Não. Eu não sei o meu nome, não sei qual o meu rumo. Sem
documentos, sem sapatos, apenas sede. A boca seca. Um pouco de cabelo caindo
nos olhos. E passos lentos sob uma postura firme. Sem direção. Ou sentido. Ou
sinal aberto para seguir em frente. Eu e todos meus neurônios supostamente
funcionando andando para lugar algum. Quem ganha não conquistou nada.

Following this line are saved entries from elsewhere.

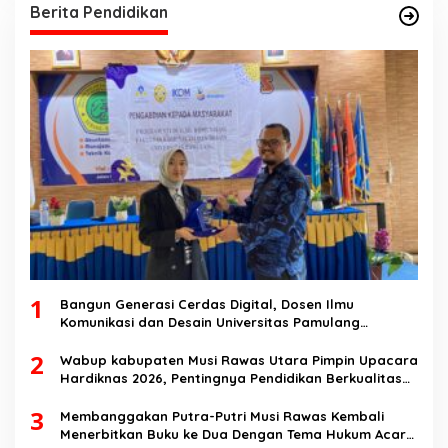
Berita Pendidikan
1
Bangun Generasi Cerdas Digital, Dosen Ilmu
Komunikasi dan Desain Universitas Pamulang
Sosialisasikan Bahaya Disinformasi AI dan Hate
2
Speech di SMK Ikhlas Jawilan
Wabup kabupaten Musi Rawas Utara Pimpin Upacara
Hardiknas 2026, Pentingnya Pendidikan Berkualitas
dan berakhlak
3
Membanggakan Putra-Putri Musi Rawas Kembali
Menerbitkan Buku ke Dua Dengan Tema Hukum Acara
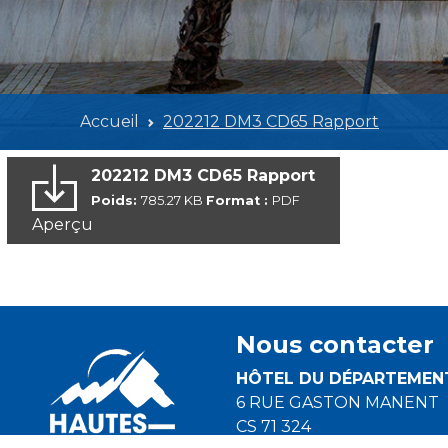
Accueil
202212 DM3 CD65 Rapport
202212 DM3 CD65 Rapport
Poids:
785.27 KB
Format :
PDF
Aperçu
Nous contacter
HÔTEL DU DÉPARTEMEN
6 RUE GASTON MANENT
CS 71 324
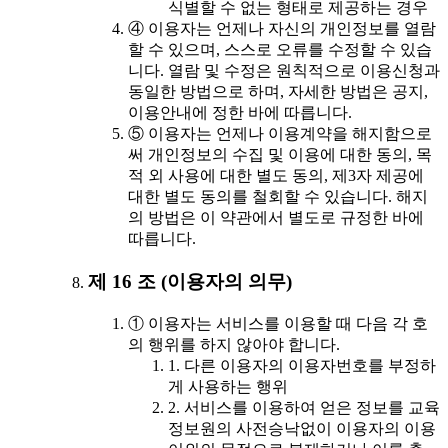
식별할 수 없는 형태로 제공하는 경우
④ 이용자는 언제나 자신의 개인정보를 열람
할 수 있으며, 스스로 오류를 수정할 수 있습
니다. 열람 및 수정은 원칙적으로 이용신청과
동일한 방법으로 하며, 자세한 방법은 공지,
이용안내에 정한 바에 따릅니다.
⑤ 이용자는 언제나 이용계약을 해지함으로
써 개인정보의 수집 및 이용에 대한 동의, 목
적 외 사용에 대한 별도 동의, 제3자 제공에
대한 별도 동의를 철회할 수 있습니다. 해지
의 방법은 이 약관에서 별도로 규정한 바에
따릅니다.
제 16 조 (이용자의 의무)
① 이용자는 서비스를 이용할 때 다음 각 호
의 행위를 하지 않아야 합니다.
1. 다른 이용자의 이용자번호를 부정하
게 사용하는 행위
2. 서비스를 이용하여 얻은 정보를 교육
정보원의 사전승낙없이 이용자의 이용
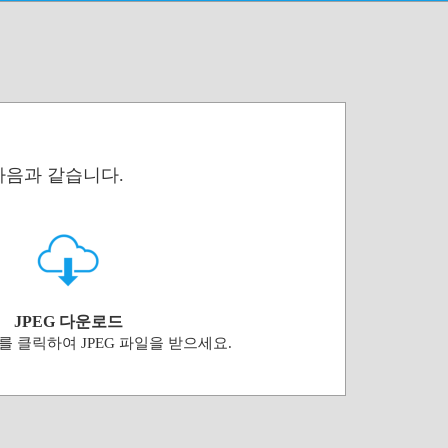
 다음과 같습니다.
JPEG 다운로드
 클릭하여 JPEG 파일을 받으세요.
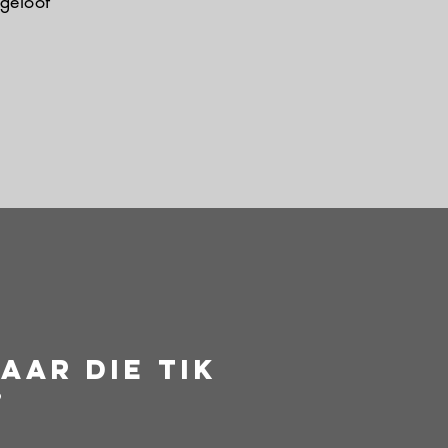
 geloof
aar die tik
”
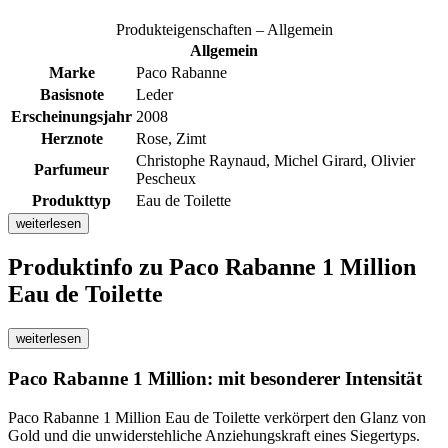
Produkteigenschaften – Allgemein
Allgemein
Marke
Paco Rabanne
Basisnote
Leder
Erscheinungsjahr
2008
Herznote
Rose, Zimt
Christophe Raynaud, Michel Girard, Olivier
Parfumeur
Pescheux
Produkttyp
Eau de Toilette
weiterlesen
Produktinfo
zu Paco Rabanne 1 Million
Eau de Toilette
weiterlesen
Paco Rabanne 1 Million: mit besonderer Intensität
Paco Rabanne 1 Million Eau de Toilette verkörpert den Glanz von
Gold und die unwiderstehliche Anziehungskraft eines Siegertyps.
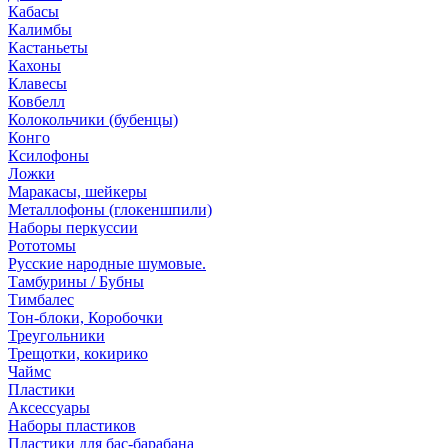
Кабасы
Калимбы
Кастаньеты
Кахоны
Клавесы
Ковбелл
Колокольчики (бубенцы)
Конго
Ксилофоны
Ложки
Маракасы, шейкеры
Металлофоны (глокеншпили)
Наборы перкуссии
Рототомы
Русские народные шумовые.
Тамбурины / Бубны
Тимбалес
Тон-блоки, Коробочки
Треугольники
Трещотки, кокирико
Чаймс
Пластики
Аксессуары
Наборы пластиков
Пластики для бас-барабана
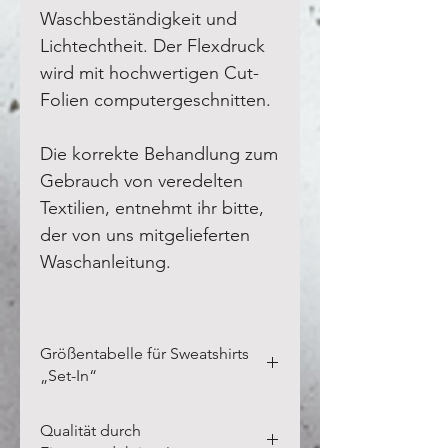
Waschbeständigkeit und
Lichtechtheit. Der Flexdruck
wird mit hochwertigen Cut-
Folien computergeschnitten.
Die korrekte Behandlung zum
Gebrauch von veredelten
Textilien, entnehmt ihr bitte,
der von uns mitgelieferten
Waschanleitung.
Größentabelle für Sweatshirts
„Set-In“
Bitte vermesst Eure eigenen
Qualität durch
Textilien in der Breite und Länge,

Sei, meu nome é aquele que se perdeu no deserto sob o sol do
meio-dia. Sem deixar sombra. Sem deixar rastros. O vento ininterruptamente
desmarcando minha trilha. Quando não se vai a lugar algum, nunca se está
atrasado, e nem perdido. Também não surpreende ninguém, ou faz feliz alguém. E
quem quer a felicidade? Um amontoado de impressões abrindo a boca e mostrando
os dentes? Não, não e não. Quem não canta a bola e não mostra a caçapa, não
ganha nada.
Porque a vida não é uma coincidência. Não é um caminho à
toa, tomado por sorte. A vida não aparece no espelho quando você apenas acorda
e diz bom dia antes de abrir a torneira e lavar o rosto. A vida, sobretudo a
boa vida, a vida que se espalha por todo lado e em todas as direções, a vida
realmente grande, não está esperando no ponto, ou na esquina para que você
dobre sem olhar e lhe caia nos braços.
A cada passo seguro ou não, a cada balanço dos pés no ar
antes de pisar o chão firme, um a um, uma decisão ou escolha fará tudo mudar,
girar, correr ou escorrer. Fará uma criança ou talvez uma história passageira.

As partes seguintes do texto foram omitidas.